# PROMPT:
Look through the records below for the line with "音楽 [音楽 (2個の項目)] (1012, 2072)" and the line with "ギリシア語記事 (424, 107)", then return those lines and all lines between, exactly.
※
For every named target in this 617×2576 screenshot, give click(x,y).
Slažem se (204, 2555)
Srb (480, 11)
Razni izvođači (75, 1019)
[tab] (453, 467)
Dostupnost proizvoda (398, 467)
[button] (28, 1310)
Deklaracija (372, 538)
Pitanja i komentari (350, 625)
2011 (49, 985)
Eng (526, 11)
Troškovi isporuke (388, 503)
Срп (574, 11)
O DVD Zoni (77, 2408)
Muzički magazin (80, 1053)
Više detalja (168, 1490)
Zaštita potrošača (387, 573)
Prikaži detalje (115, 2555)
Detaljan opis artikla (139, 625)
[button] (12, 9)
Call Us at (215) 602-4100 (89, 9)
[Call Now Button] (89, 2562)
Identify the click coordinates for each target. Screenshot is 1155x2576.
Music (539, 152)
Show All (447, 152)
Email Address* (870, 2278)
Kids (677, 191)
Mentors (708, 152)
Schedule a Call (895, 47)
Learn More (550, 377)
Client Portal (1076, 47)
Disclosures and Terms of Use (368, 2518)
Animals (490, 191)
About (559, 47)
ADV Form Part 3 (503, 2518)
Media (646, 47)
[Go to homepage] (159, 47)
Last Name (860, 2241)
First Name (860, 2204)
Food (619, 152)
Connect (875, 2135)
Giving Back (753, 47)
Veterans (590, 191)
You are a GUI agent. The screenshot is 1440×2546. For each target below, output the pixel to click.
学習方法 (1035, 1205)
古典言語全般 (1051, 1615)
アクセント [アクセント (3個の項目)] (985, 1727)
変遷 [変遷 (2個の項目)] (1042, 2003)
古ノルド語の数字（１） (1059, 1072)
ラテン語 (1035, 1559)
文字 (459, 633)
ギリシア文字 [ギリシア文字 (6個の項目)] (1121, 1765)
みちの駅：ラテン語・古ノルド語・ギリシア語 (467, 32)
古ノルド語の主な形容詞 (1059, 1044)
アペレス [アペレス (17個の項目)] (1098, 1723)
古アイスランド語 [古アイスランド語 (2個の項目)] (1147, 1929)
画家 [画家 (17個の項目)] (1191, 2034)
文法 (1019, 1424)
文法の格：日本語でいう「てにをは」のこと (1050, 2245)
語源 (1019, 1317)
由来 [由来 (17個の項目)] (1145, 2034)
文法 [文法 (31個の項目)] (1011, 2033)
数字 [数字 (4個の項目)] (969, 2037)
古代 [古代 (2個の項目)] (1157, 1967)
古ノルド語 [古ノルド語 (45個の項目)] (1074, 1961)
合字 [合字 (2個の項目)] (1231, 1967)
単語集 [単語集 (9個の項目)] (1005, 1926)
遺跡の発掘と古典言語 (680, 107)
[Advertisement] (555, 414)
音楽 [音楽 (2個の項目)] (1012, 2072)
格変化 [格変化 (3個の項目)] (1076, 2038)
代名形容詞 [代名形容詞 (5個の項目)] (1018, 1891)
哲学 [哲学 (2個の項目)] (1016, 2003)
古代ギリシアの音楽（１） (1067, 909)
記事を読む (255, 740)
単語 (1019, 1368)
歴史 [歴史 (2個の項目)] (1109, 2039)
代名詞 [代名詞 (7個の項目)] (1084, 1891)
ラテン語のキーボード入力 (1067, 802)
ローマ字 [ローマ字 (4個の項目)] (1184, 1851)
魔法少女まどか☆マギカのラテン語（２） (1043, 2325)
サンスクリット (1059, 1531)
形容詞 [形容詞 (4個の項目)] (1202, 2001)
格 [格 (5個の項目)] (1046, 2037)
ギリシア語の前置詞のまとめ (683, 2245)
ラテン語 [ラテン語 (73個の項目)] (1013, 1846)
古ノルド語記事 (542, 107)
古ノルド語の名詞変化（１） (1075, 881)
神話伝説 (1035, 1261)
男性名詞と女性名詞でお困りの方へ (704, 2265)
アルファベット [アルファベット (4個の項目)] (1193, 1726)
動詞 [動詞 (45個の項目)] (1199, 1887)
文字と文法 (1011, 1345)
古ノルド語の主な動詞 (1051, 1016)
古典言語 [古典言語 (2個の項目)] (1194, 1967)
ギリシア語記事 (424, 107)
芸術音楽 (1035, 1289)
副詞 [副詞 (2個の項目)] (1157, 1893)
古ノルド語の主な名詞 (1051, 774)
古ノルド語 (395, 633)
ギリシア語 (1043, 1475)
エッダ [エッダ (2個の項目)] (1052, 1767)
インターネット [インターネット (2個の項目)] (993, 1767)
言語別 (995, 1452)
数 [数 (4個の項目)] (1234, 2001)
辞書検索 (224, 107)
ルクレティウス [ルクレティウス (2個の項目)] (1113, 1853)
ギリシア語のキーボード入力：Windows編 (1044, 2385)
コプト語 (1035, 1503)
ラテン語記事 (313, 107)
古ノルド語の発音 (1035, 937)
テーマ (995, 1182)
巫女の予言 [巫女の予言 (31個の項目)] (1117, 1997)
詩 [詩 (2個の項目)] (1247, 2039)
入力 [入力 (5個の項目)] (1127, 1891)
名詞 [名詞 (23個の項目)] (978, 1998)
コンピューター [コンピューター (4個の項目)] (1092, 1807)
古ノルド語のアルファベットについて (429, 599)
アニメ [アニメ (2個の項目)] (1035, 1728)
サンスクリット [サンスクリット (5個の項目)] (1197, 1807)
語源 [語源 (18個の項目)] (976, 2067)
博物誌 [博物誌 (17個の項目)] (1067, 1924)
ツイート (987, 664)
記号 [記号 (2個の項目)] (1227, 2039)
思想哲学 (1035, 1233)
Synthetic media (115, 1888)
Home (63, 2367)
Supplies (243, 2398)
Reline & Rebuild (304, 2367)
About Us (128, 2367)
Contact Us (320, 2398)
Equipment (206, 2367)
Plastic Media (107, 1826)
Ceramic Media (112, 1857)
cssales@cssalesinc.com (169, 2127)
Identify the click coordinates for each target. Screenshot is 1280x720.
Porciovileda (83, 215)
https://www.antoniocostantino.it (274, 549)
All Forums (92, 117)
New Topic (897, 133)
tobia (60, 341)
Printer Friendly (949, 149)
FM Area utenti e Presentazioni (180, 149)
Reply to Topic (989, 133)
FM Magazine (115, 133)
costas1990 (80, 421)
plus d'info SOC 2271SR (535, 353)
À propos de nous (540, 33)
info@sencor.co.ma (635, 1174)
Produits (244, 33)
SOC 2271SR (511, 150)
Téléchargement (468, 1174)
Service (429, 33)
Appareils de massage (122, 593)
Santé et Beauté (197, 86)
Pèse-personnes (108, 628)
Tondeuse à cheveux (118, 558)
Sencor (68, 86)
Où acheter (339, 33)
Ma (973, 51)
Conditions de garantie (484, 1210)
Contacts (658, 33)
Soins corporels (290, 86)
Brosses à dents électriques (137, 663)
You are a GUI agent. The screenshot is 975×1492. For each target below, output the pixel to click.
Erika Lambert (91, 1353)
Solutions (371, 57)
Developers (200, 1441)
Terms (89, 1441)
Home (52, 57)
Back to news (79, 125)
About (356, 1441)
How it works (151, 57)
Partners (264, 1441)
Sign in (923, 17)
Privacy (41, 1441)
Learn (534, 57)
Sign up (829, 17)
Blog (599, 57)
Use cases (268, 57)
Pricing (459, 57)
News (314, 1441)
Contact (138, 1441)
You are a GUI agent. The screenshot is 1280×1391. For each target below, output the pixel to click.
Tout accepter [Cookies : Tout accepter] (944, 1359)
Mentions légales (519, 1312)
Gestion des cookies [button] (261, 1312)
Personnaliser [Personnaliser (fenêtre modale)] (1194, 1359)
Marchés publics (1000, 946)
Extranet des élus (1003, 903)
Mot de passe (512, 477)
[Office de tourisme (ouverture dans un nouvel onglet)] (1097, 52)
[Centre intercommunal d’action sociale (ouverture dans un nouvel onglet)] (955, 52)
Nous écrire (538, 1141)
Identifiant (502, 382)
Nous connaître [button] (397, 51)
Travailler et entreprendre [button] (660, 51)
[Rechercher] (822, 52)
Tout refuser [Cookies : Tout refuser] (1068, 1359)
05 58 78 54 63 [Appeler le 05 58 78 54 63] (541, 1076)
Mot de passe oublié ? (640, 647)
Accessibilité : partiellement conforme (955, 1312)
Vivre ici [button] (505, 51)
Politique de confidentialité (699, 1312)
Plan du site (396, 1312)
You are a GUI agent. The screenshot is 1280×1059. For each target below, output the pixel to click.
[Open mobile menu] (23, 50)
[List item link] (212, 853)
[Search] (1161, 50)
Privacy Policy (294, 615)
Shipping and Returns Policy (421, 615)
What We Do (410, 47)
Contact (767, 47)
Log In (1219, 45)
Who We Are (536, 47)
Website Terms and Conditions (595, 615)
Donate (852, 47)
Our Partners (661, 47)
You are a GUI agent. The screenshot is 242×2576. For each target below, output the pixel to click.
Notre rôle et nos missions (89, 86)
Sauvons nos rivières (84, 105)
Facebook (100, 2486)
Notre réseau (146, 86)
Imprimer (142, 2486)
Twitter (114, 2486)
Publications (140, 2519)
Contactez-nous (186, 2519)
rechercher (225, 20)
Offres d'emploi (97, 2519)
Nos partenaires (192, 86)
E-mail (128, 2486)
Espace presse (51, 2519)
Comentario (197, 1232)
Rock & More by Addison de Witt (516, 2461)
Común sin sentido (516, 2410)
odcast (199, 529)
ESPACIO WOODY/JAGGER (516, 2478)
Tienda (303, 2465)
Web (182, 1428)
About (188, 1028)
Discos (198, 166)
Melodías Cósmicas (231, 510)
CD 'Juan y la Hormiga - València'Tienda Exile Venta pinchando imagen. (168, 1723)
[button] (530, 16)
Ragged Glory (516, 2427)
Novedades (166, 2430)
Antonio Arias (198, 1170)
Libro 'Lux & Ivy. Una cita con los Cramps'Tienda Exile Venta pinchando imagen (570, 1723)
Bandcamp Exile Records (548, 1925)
※
# EXPECTED ANSWER:
音楽 [音楽 (2個の項目)] (1012, 2072)
格変化 [格変化 (3個の項目)] (1076, 2038)
代名形容詞 [代名形容詞 (5個の項目)] (1018, 1891)
哲学 [哲学 (2個の項目)] (1016, 2003)
古代ギリシアの音楽（１） (1067, 909)
記事を読む (255, 740)
単語 (1019, 1368)
歴史 [歴史 (2個の項目)] (1109, 2039)
代名詞 [代名詞 (7個の項目)] (1084, 1891)
ラテン語のキーボード入力 (1067, 802)
ローマ字 [ローマ字 (4個の項目)] (1184, 1851)
魔法少女まどか☆マギカのラテン語（２） (1043, 2325)
サンスクリット (1059, 1531)
形容詞 [形容詞 (4個の項目)] (1202, 2001)
格 [格 (5個の項目)] (1046, 2037)
ギリシア語の前置詞のまとめ (683, 2245)
ラテン語 [ラテン語 (73個の項目)] (1013, 1846)
古ノルド語記事 (542, 107)
古ノルド語の名詞変化（１） (1075, 881)
神話伝説 (1035, 1261)
男性名詞と女性名詞でお困りの方へ (704, 2265)
アルファベット [アルファベット (4個の項目)] (1193, 1726)
動詞 [動詞 (45個の項目)] (1199, 1887)
文字と文法 (1011, 1345)
古ノルド語の主な動詞 (1051, 1016)
古典言語 [古典言語 (2個の項目)] (1194, 1967)
ギリシア語記事 (424, 107)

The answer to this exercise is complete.